*Exercise details*.
Only the text belongs in the copy: repeat each record exactly, without pictures.

*Recorded data*.
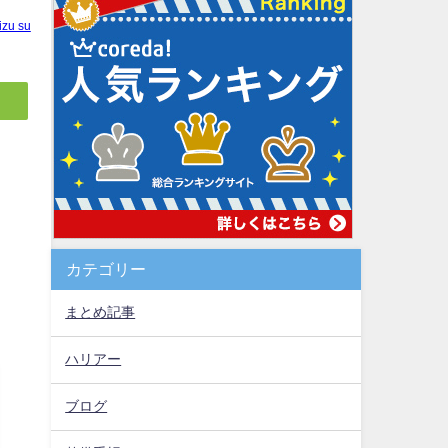
izu su
カテゴリー
まとめ記事
ハリアー
ブログ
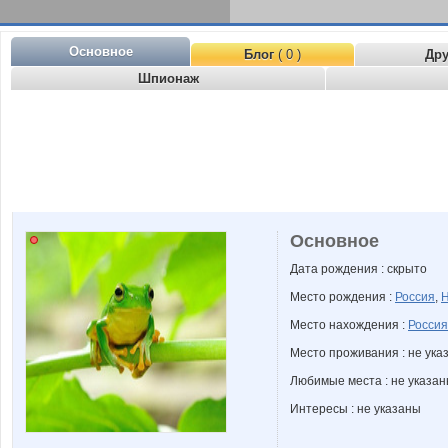
Основное
Блог
( 0 )
Др
Шпионаж
Основное
Дата рождения : скрыто
Место рождения :
Россия
,
Н
Место нахождения :
Россия
Место проживания : не ука
Любимые места : не указа
Интересы : не указаны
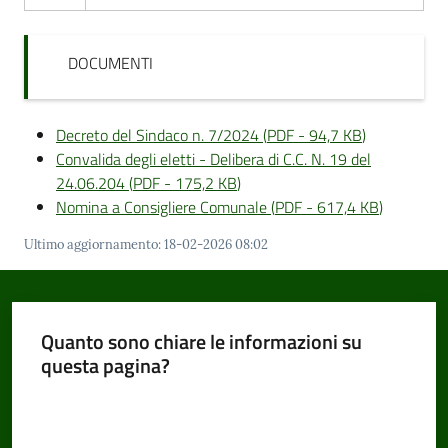
DOCUMENTI
Decreto del Sindaco n. 7/2024
(
PDF
-
94,7 KB
)
Convalida degli eletti - Delibera di C.C. N. 19 del
24.06.204
(
PDF
-
175,2 KB
)
Nomina a Consigliere Comunale
(
PDF
-
617,4 KB
)
Ultimo aggiornamento
:
18-02-2026 08:02
Quanto sono chiare le informazioni su
questa pagina?
Valuta da 1 a 5 stelle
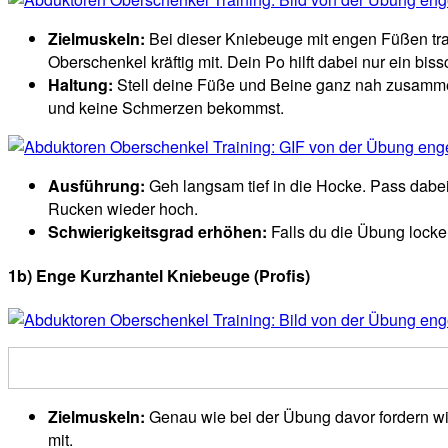
Zielmuskeln:
Bei dieser Kniebeuge mit engen Füßen train
Oberschenkel kräftig mit. Dein Po hilft dabei nur ein bis
Haltung:
Stell deine Füße und Beine ganz nah zusammen
und keine Schmerzen bekommst.
Ausführung:
Geh langsam tief in die Hocke. Pass dabei
Rucken wieder hoch.
Schwierigkeitsgrad erhöhen:
Falls du die Übung locke
1b) Enge Kurzhantel Kniebeuge (Profis)
Zielmuskeln:
Genau wie bei der Übung davor fordern wir 
mit.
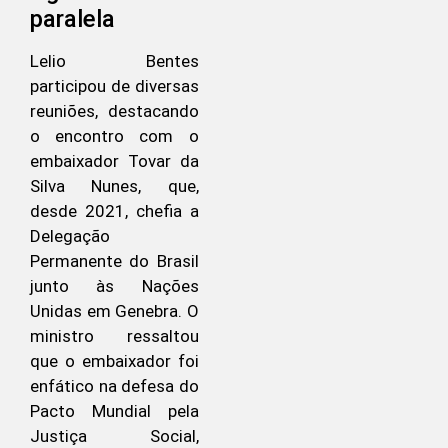
paralela
Lelio Bentes
participou de diversas
reuniões, destacando
o encontro com o
embaixador Tovar da
Silva Nunes, que,
desde 2021, chefia a
Delegação
Permanente do Brasil
junto às Nações
Unidas em Genebra. O
ministro ressaltou
que o embaixador foi
enfático na defesa do
Pacto Mundial pela
Justiça Social,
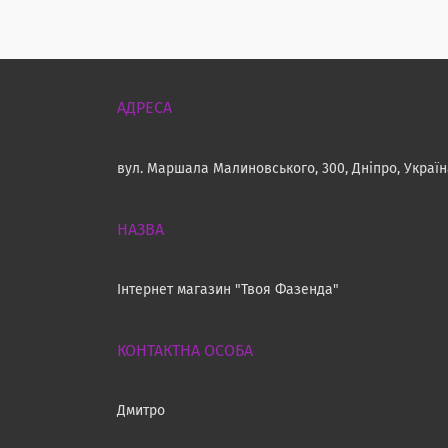
вул. Маршала Малиновського, 300, Дніпро, Украї
Інтернет магазин "Твоя Фазенда"
Дмитро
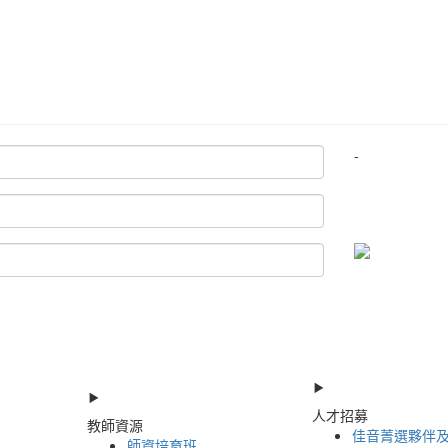
-
人才招募
教師資源
佳音菁選夥伴
師資培育班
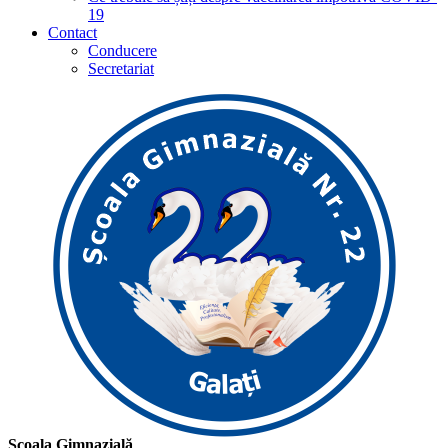
19
Contact
Conducere
Secretariat
Școala Gimnazială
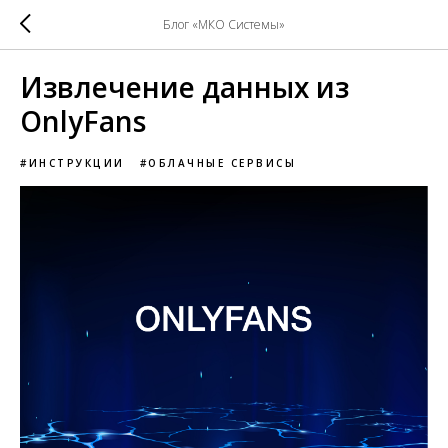
Блог «МКО Системы»
Извлечение данных из
OnlyFans
#ИНСТРУКЦИИ
#ОБЛАЧНЫЕ СЕРВИСЫ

*Exercise result*.
izu su
カテゴリー
まとめ記事
ハリアー
ブログ
Основное
Блог
( 0 )
Др
Шпионаж
Основное
Дата рождения : скрыто
Место рождения :
Россия
,
Н
Место нахождения :
Россия
Место проживания : не ука
Любимые места : не указа
Интересы : не указаны
DOCUMENTI
Decreto del Sindaco n. 7/2024
(
PDF
-
94,7 KB
)
Convalida degli eletti - Delibera di C.C. N. 19 del
24.06.204
(
PDF
-
175,2 KB
)
Nomina a Consigliere Comunale
(
PDF
-
617,4 KB
)
Ultimo aggiornamento
:
18-02-2026 08:02
Quanto sono chiare le informazioni su
questa pagina?
Valuta da 1 a 5 stelle
Zielmuskeln:
Bei dieser Kniebeuge mit engen Füßen train
Oberschenkel kräftig mit. Dein Po hilft dabei nur ein bis
Haltung:
Stell deine Füße und Beine ganz nah zusammen
und keine Schmerzen bekommst.
Ausführung:
Geh langsam tief in die Hocke. Pass dabei
Rucken wieder hoch.
Schwierigkeitsgrad erhöhen:
Falls du die Übung locke
1b) Enge Kurzhantel Kniebeuge (Profis)
Zielmuskeln:
Genau wie bei der Übung davor fordern wir 
mit.
paralela
Lelio Bentes
participou de diversas
reuniões, destacando
o encontro com o
embaixador Tovar da
Silva Nunes, que,
desde 2021, chefia a
Delegação
Permanente do Brasil
junto às Nações
Unidas em Genebra. O
ministro ressaltou
que o embaixador foi
enfático na defesa do
Pacto Mundial pela
Justiça Social,
вул. Маршала Малиновського, 300, Дніпро, Украї
Інтернет магазин "Твоя Фазенда"
Дмитро
-
人才招募
教師資源
佳音菁選夥伴
師資培育班
19
Contact
Conducere
Secretariat
Școala Gimnazială
Блог «МКО Системы»
Извлечение данных из
OnlyFans
#ИНСТРУКЦИИ
#ОБЛАЧНЫЕ СЕРВИСЫ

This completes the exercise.